The further portrayal by Dakshina of gathering some of her countrymen and escaping to her grandson was done very aptly. The bols and jathis for the fighting scenes had the rhythm of the war drums. She goes into hiding and raises her little grandson, training him in sword fighting. Here again was very sensitively performed abhinaya where she gives a small sword to her grandson and does baby moves of sword fighting. Then she went on to show how a great warrior, Pratap Rudra, was being reared: Rudrama Devi feeding him, loving him, and then finally, putting the rajya tilak on his forehead when he is grown up. And then there is the war again between Pratap Rudra and Ambadeva, the traitor. Dakshina showed the depth of Rudrama Devi’s devotion to her kingdom as she puts the dust of her land on her head and salutes the flag as she watches her grandson fighting through a window. Again, she reminisces about being torn between her duty and her honour, how she had secretly left the kingdom and secured her people, how she had reared Pratap Rudra and how, now that he has won the war against Ambadeva and the war drums are playing to declare him the victor, he’s being showered with flowers as the Kakatiya flag flies high. As her duty is done and her past undone, she heaves a sigh of relief and falls to her final sleep.

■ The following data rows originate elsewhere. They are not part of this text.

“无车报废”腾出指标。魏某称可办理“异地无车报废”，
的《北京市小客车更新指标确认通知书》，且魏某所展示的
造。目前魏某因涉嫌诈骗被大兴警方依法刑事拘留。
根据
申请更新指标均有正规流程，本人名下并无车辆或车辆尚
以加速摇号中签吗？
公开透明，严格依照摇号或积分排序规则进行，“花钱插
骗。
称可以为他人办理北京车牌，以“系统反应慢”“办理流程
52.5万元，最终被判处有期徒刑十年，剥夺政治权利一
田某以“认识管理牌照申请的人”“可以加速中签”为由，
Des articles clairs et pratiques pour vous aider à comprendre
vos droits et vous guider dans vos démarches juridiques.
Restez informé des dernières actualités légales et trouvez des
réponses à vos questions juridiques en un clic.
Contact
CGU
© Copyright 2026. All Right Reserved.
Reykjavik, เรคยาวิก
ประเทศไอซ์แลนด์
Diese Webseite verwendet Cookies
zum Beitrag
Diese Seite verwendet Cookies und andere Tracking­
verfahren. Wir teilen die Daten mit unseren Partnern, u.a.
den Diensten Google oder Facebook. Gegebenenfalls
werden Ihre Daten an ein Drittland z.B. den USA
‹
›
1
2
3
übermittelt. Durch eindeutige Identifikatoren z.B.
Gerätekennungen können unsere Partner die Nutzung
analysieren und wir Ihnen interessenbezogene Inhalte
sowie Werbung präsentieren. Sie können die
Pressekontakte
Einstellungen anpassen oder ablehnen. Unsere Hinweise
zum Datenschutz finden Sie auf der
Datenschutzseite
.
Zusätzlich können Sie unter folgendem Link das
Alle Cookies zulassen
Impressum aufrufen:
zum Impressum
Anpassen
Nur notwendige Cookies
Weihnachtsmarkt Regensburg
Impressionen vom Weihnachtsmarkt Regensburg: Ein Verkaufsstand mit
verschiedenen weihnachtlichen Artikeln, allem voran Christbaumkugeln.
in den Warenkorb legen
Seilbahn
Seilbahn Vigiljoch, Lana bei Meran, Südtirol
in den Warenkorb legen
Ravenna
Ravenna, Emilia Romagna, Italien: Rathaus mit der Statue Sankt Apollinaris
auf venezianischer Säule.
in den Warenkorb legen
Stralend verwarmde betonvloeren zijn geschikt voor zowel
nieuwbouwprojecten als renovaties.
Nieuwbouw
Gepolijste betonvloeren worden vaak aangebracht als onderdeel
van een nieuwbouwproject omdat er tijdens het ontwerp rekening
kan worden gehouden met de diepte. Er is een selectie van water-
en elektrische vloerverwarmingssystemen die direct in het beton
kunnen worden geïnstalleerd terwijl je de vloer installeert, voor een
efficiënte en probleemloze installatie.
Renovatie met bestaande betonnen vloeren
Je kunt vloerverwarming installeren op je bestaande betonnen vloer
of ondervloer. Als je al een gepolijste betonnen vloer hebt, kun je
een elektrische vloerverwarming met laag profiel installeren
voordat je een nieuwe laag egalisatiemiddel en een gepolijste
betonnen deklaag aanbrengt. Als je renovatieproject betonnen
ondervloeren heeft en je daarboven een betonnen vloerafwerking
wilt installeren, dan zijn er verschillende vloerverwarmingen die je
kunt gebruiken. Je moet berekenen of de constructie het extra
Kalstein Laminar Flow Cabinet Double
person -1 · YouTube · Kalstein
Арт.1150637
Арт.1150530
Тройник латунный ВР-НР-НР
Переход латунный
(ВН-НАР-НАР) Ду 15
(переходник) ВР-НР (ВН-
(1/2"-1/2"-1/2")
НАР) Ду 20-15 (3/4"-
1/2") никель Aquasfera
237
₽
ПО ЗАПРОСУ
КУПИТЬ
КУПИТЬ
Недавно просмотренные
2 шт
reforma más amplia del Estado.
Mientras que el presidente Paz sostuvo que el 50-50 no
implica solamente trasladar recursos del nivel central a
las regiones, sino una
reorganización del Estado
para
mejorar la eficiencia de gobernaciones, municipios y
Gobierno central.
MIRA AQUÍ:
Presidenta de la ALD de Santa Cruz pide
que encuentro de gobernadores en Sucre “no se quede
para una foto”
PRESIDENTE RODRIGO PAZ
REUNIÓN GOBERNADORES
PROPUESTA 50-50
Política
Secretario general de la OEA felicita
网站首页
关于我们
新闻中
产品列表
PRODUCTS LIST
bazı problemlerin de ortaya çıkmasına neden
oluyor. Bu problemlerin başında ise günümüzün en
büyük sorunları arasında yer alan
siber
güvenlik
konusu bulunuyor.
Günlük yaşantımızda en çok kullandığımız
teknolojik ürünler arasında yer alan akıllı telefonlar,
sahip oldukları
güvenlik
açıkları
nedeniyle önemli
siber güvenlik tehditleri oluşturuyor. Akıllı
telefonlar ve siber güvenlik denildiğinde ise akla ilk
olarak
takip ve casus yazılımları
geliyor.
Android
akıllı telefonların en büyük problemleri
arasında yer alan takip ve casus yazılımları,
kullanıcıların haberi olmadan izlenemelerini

Dakshina is a dancer of great virtuosity and she will keep the flag of her family, which has greats like Guru Saroja Vaidyanathan and Rama Vaidyanathan, her grandmother and mother, flying high. Her technique comes out as flawless and she absolutely melts into her character. And as she always says, she doesn’t have to step out of her technique for the portrayal and abhinaya. This is a performance worth a watch.